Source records
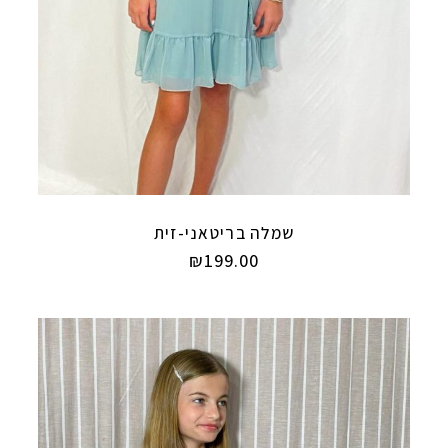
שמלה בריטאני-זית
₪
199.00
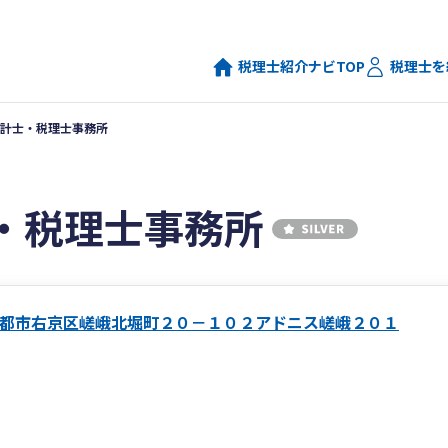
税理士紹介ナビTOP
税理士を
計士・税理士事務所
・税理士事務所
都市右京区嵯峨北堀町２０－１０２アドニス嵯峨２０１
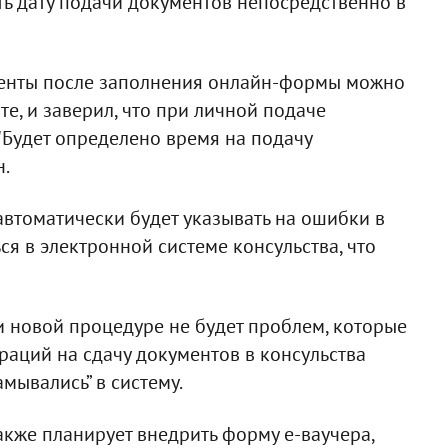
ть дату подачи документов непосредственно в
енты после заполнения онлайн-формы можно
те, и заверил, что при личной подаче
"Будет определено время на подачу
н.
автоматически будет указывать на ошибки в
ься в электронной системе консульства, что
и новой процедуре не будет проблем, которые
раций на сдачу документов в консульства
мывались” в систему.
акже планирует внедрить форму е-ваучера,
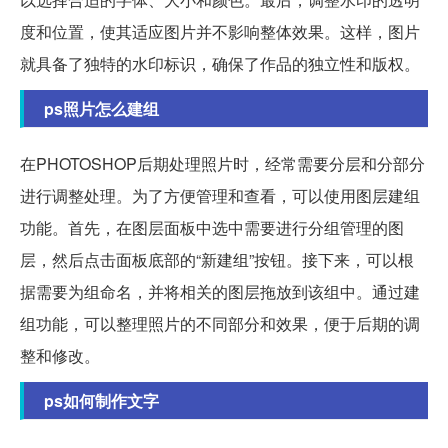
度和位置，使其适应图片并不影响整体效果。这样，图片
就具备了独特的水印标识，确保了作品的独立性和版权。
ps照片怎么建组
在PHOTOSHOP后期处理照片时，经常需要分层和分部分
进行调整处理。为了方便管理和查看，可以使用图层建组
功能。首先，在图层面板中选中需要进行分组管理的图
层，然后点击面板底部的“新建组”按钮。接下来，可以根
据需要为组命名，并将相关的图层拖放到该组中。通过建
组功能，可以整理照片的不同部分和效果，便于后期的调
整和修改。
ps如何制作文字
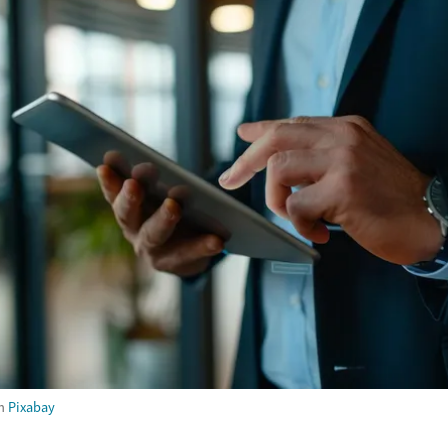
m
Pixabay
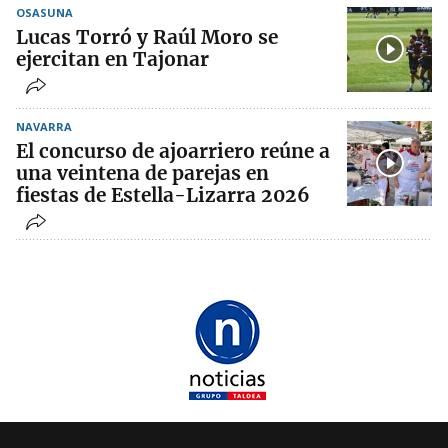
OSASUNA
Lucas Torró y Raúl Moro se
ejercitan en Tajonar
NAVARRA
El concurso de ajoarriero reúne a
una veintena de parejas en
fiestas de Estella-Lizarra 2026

==

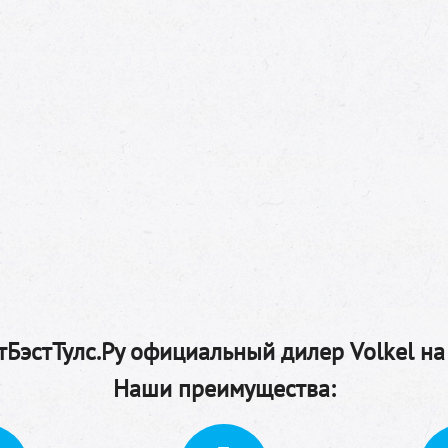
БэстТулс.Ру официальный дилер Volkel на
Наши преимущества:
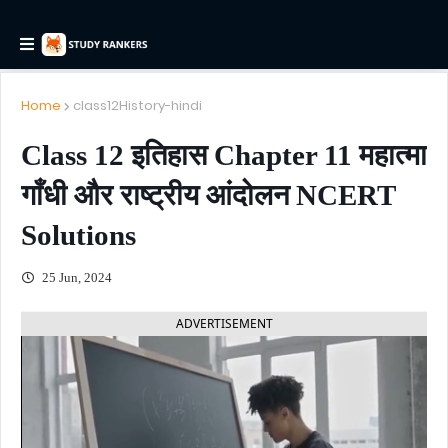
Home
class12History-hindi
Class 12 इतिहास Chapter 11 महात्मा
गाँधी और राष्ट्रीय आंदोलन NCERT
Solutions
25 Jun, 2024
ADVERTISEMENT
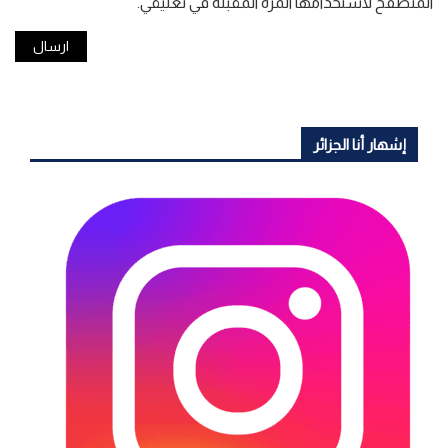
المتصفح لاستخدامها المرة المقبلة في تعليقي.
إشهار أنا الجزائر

WHAT THE TASK REQUIRES
Wherever the string "консульства" appears in the records above, copy the line it sits in.

ANSWER TO THE EXERCISE
ься в электронной системе консульства, что
раций на сдачу документов в консульства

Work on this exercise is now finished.